Work instruction: Repeat exactly the lines below, from the line containing "contact us at" through the last line, both included. Leave out any pictures.

(Dataset entries)
++++++++++
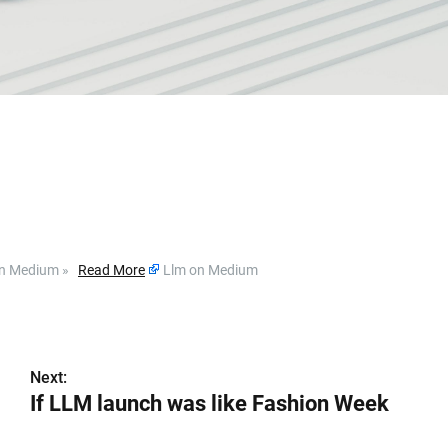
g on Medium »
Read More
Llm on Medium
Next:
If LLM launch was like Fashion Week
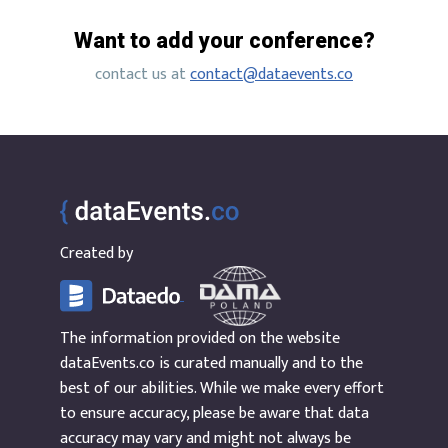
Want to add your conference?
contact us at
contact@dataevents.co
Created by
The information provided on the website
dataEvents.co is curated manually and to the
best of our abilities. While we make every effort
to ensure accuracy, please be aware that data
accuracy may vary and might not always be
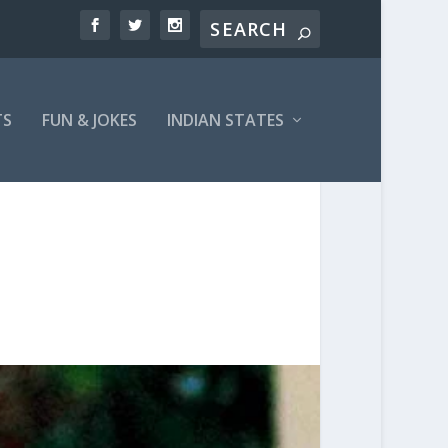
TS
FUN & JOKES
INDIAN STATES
++++++++++
Final answer:
contact us at
contact@dataevents.co
Created by
The information provided on the website
dataEvents.co is curated manually and to the
best of our abilities. While we make every effort
to ensure accuracy, please be aware that data
accuracy may vary and might not always be
TS
FUN & JOKES
INDIAN STATES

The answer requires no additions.